Nota de la editora: Este reportaje forma parte de una serie publicada con motivo del quinto aniversario del paso del huracán María en Puerto Rico.

Read this article in English.

Utuado - En la barbería de Letty Martínez Afanador, muchas cosas han cambiado en los últimos cinco años, aunque no lo parezca.

De martes a sábado, Letty abre sus puertas para recortar a los clientes que llegan por cuentagotas o en tropel, como ha hecho desde hace casi 30 años.
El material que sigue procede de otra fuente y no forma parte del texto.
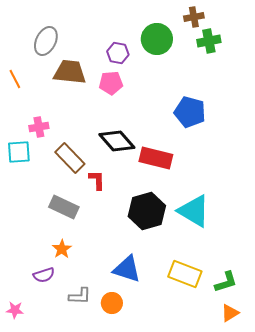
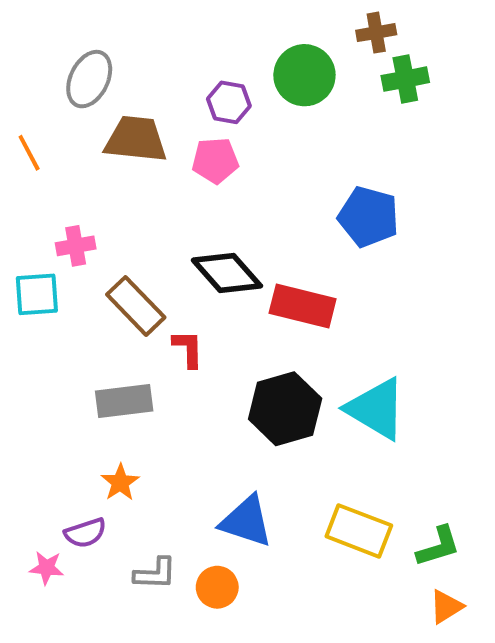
gray rectangle: (64, 207) -> (124, 401), turned -32
pink star: (15, 310) -> (47, 568), moved

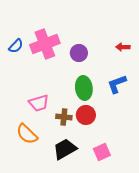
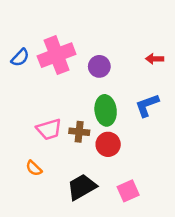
brown cross: (64, 117) -> (79, 132), moved
orange semicircle: (27, 134) -> (34, 168), size x0.6

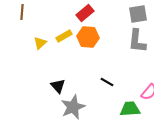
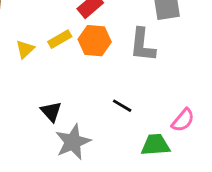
gray L-shape: (137, 41) -> (142, 45), moved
En su sillón, se sientan utuadeños a quienes cortó abundantes melenas y hoy les acicala las canas que les quedan.

La conversación, casi siempre colectiva y, cuando hace falta, en susurros discretos, se pasea por los problemas del pueblo, llega a los planes de trabajo, familia y ocio de los clientes, y termina con un vellón de esos que tan bien se pegan quienes se conocen de toda la vida.

Pero Letty y su barbería no son las mismas.

En los cinco años que han transcurrido desde que el huracán María arrasó Puerto Rico y dejó a este pueblo del centro de la isla y a sus habitantes prácticamente incomunicados por meses, las prioridades de Letty han cambiado.

De martes a sábado, Letty Martínez Afanador abre sus puertas para recortar a los clientes que llegan por cuentagotas o en tropel, como ha hecho desde hace casi 30 años.
De martes a sábado, Letty Martínez Afanador abre sus puertas para recortar a los clientes que llegan por cuentagotas o en tropel, como ha hecho desde hace casi 30 años. (Carlos Rivera Giusti)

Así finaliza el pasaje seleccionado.